Özellikle şuna değinmek isterim ki, Batman basınının bu yaygınlaşan zararlı alışkanlıklara karşı verdiği mücadeleyi maalesef hiçbir kurum ve kuruluş vermemektedir.
En ince ayrıntısına kadar bu zararlı alışkanlıkları kamuoyu ile paylaşan Batman basını maalesef hiçbir zaman dikkate alınmamış ve arkasında halk desteğini bulamamıştır.
Örneğin uyuşturucu, devletin polisi ve idari amirleri bilmesine rağmen, bu uyuşturucu baronlarına ve kümelendikleri bölge ve adreslere kadar deşifre eden Batman basını hiçbir takdir almamıştır.
Tefecileri her gün yazarak deşifre eden ve kendisini hedef tahtasına oturtan Batman basını yine yalnız kalmış ve bu sermaye sahiplerinin tehditlerine maruz kalmıştır.
Fuhuş ve Kadın pazarı, bunları her zaman her ortamda manşetlerden veren Batman basını, bu sektörün saldırısın maruz kalmış ve sindirilmiştir.
Bizde bir gelenek vardır, suçu ispatlanmayana kadar herkes suçsuzdur, Batman basını bu suçları görerek haber yapınca, delil, kanıt ve şahit istenmektedir.
Bu olmayınca basın suçlanmakta ve iftira davaları ile ceza yemektedir.
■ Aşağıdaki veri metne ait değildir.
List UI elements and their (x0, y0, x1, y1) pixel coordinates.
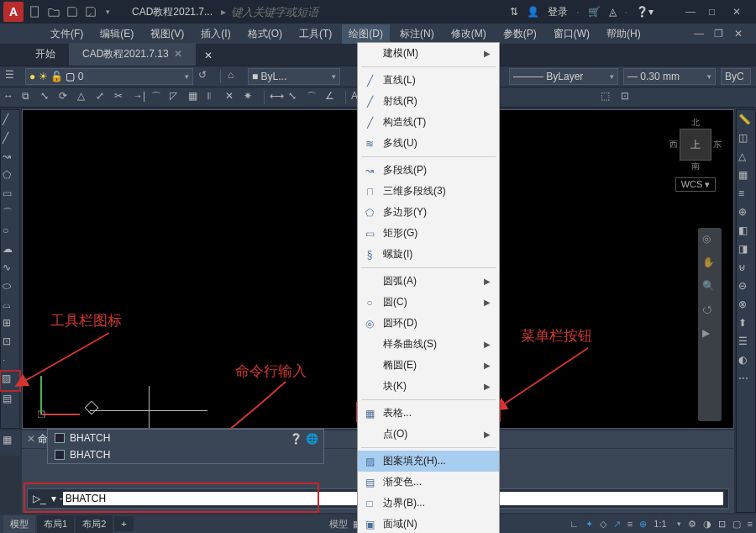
align-icon[interactable]: ≡ (738, 187, 753, 203)
menu-item[interactable]: 工具(T) (292, 24, 339, 44)
spline-icon[interactable]: ∿ (3, 261, 18, 277)
polar-toggle[interactable]: ✦ (585, 519, 593, 530)
help-search-input[interactable] (229, 4, 330, 20)
signin-label[interactable]: 登录 (548, 5, 568, 19)
scale-icon[interactable]: ⤢ (96, 90, 111, 105)
osnap-toggle[interactable]: ◇ (600, 519, 606, 530)
menu-panel-item[interactable]: ○圆(C)▶ (358, 292, 499, 313)
erase-icon[interactable]: ✕ (225, 90, 240, 105)
menu-item[interactable]: 格式(O) (241, 24, 289, 44)
command-toggle-icon[interactable]: ▷_ (33, 493, 46, 504)
menu-panel-item[interactable]: 圆弧(A)▶ (358, 271, 499, 292)
layer-manager-icon[interactable]: ☰ (5, 69, 20, 84)
point-icon[interactable]: ∙ (3, 354, 18, 369)
gradient-icon[interactable]: ▤ (3, 393, 18, 408)
isolate-icon[interactable]: ◑ (703, 519, 711, 530)
open-icon[interactable] (47, 6, 60, 18)
menu-panel-item[interactable]: ↝多段线(P) (358, 160, 499, 181)
menu-item[interactable]: 视图(V) (144, 24, 191, 44)
color-combo[interactable]: ■ ByL...▾ (248, 68, 340, 85)
group-icon[interactable]: ⊡ (621, 90, 636, 105)
menu-panel-item[interactable]: §螺旋(I) (358, 244, 499, 265)
pan-icon[interactable]: ✋ (702, 256, 717, 272)
layout-tab-1[interactable]: 布局1 (37, 515, 74, 533)
make-block-icon[interactable]: ⊡ (3, 335, 18, 351)
scale-label[interactable]: 1:1 (654, 519, 666, 529)
mirror-icon[interactable]: △ (77, 90, 92, 105)
transparency-icon[interactable]: ◐ (738, 354, 753, 369)
help-icon[interactable]: ❔▾ (636, 6, 654, 18)
chamfer-icon[interactable]: ◸ (170, 90, 185, 105)
menu-panel-item[interactable]: 椭圆(E)▶ (358, 355, 499, 376)
menu-panel-item[interactable]: ▨图案填充(H)... (358, 451, 499, 472)
extend-icon[interactable]: →| (133, 90, 148, 105)
gear-icon[interactable]: ⚙ (688, 519, 696, 530)
menu-item[interactable]: 修改(M) (444, 24, 493, 44)
extrude-icon[interactable]: ⬆ (738, 317, 753, 332)
help-search[interactable]: ▸ (221, 4, 330, 20)
menu-panel-item[interactable]: ⨅三维多段线(3) (358, 181, 499, 202)
maximize-button[interactable]: □ (709, 6, 724, 18)
insert-block-icon[interactable]: ⊞ (3, 317, 18, 332)
arc-icon[interactable]: ⌒ (3, 206, 18, 221)
menu-item[interactable]: 参数(P) (496, 24, 543, 44)
revcloud-icon[interactable]: ☁ (3, 243, 18, 258)
intersect-icon[interactable]: ⊗ (738, 298, 753, 314)
save-icon[interactable] (66, 6, 79, 18)
circle-icon[interactable]: ○ (3, 224, 18, 240)
region-icon[interactable]: ▦ (3, 434, 18, 449)
menu-panel-item[interactable]: ▦表格... (358, 403, 499, 424)
lwt-toggle[interactable]: ≡ (627, 519, 633, 529)
plotstyle-combo[interactable]: ByC (721, 68, 751, 85)
move3d-icon[interactable]: ⊕ (738, 206, 753, 221)
menu-panel-item[interactable]: □边界(B)... (358, 493, 499, 514)
fillet-icon[interactable]: ⌒ (151, 90, 166, 105)
layer-prev-icon[interactable]: ↺ (198, 69, 213, 84)
menu-panel-item[interactable]: 点(O)▶ (358, 424, 499, 445)
menu-panel-item[interactable]: ▣面域(N) (358, 514, 499, 533)
new-icon[interactable] (29, 6, 42, 18)
menu-panel-item[interactable]: ╱直线(L) (358, 70, 499, 91)
linetype-combo[interactable]: ——— ByLayer▾ (509, 68, 618, 85)
zoom-icon[interactable]: 🔍 (702, 280, 717, 295)
menu-item[interactable]: 帮助(H) (600, 24, 648, 44)
app-icon[interactable]: ◬ (609, 6, 617, 18)
ortho-toggle[interactable]: ∟ (570, 519, 579, 529)
union-icon[interactable]: ⊎ (738, 261, 753, 277)
more-tools-icon[interactable]: ⋯ (738, 372, 753, 388)
help-small-icon[interactable]: ❔ (290, 433, 302, 445)
menu-panel-item[interactable]: ▭矩形(G) (358, 223, 499, 244)
signin-icon[interactable]: 👤 (527, 6, 539, 18)
clean-screen-icon[interactable]: ▢ (732, 519, 741, 530)
select-icon[interactable]: ◫ (738, 132, 753, 147)
menu-panel-item[interactable]: ╱构造线(T) (358, 112, 499, 133)
menu-item[interactable]: 文件(F) (44, 24, 90, 44)
menu-item[interactable]: 编辑(E) (93, 24, 140, 44)
dim-align-icon[interactable]: ⤡ (288, 90, 303, 105)
draworder-icon[interactable]: ⬚ (601, 90, 616, 105)
tab-document[interactable]: CAD教程2021.7.13✕ (69, 43, 196, 66)
slice-icon[interactable]: ◨ (738, 243, 753, 258)
layout-tab-2[interactable]: 布局2 (76, 515, 113, 533)
array3d-icon[interactable]: ▦ (738, 169, 753, 184)
customize-status-icon[interactable]: ≡ (748, 519, 753, 529)
menu-panel-item[interactable]: ▤渐变色... (358, 472, 499, 493)
tab-start[interactable]: 开始 (22, 43, 69, 66)
layout-tab-model[interactable]: 模型 (3, 515, 35, 533)
doc-close-button[interactable]: ✕ (734, 28, 749, 40)
copy-icon[interactable]: ⧉ (22, 90, 37, 105)
dim-linear-icon[interactable]: ⟷ (270, 90, 285, 105)
viewcube-face[interactable]: 上 (680, 129, 711, 161)
move-icon[interactable]: ↔ (3, 90, 18, 105)
menu-panel-item[interactable]: ≋多线(U) (358, 133, 499, 154)
paper-model-toggle[interactable]: 模型 (329, 518, 348, 530)
doc-minimize-button[interactable]: — (694, 28, 709, 40)
layer-combo[interactable]: ● ☀ 🔓 ▢ 0▾ (25, 68, 193, 85)
pline-icon[interactable]: ↝ (3, 150, 18, 166)
autocomplete-item[interactable]: BHATCH ❔🌐 (48, 446, 323, 463)
rectangle-icon[interactable]: ▭ (3, 187, 18, 203)
lineweight-combo[interactable]: — 0.30 mm▾ (623, 68, 716, 85)
subtract-icon[interactable]: ⊖ (738, 280, 753, 295)
menu-panel-item[interactable]: 样条曲线(S)▶ (358, 334, 499, 355)
polygon-icon[interactable]: ⬠ (3, 169, 18, 184)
Biz hırsızlara hırsız diyemiyoruz, biz tefeciye tefeci diyemiyoruz, fahişeye hiçbir zaman fahişe diyemeyiz…
Ancak bunlar yasalar ve kanunların ışığında, yargılama sonucu suçları ispatlandıktan sonra bu suçlamaları yapabiliriz… 
Biz polis değiliz, kimsenin iş yerine evine ve metruk binalarına baskın yapamayız, ancak biz haber veririz ve bu haberlerimizi kamuoyu ile paylaşırız…
Bizzat ben hırsıza hırsız, rüşvetçiye rüşvetçi, dolandırıcıya dolandırıcı dediğim için, her gün mahkeme koridorlarında hakaret suçlarına karşı savunma yapıyor ve binlerce lira ceza ödüyorum…
Bu zararımı karşılayan bir merci ve bir halk desteği göremiyorum yanımda, daha dün belediyeyi ve yapılan usulsüzlükleri yazdığım için ceza mahkemesinde yargılanma celbi aldım…
Bu gazetecinin yazgısıdır, birini övünce iyi ve tatlıyız ama birini eleştirirsek acı ve suçluyuz, bu yüzden bu gün toplumu saran bu kötülükleri sebebi gazeteciler değil, vergilerimizle maaş alan ve bu iş için görevlendirileni, devletin Polisi, devletin jandarması ve istihbaratıdır.
Bu suçluları ve bu suçları en ince ayrıntısına kadar gören ve bilen devlettir, ama bu ise göz yumarak yaygınlaşmasını sağlayan da yine devlettir.
Devlet güçlü ve devlet uyanık, ama devlet sabırlı ve devlet sessiz, bizim gibi gazetecilerin elinden bir şey gelmez, yazıları ise sorunları çözmez…

SİZİN DÜŞÜNCELERİNİZ?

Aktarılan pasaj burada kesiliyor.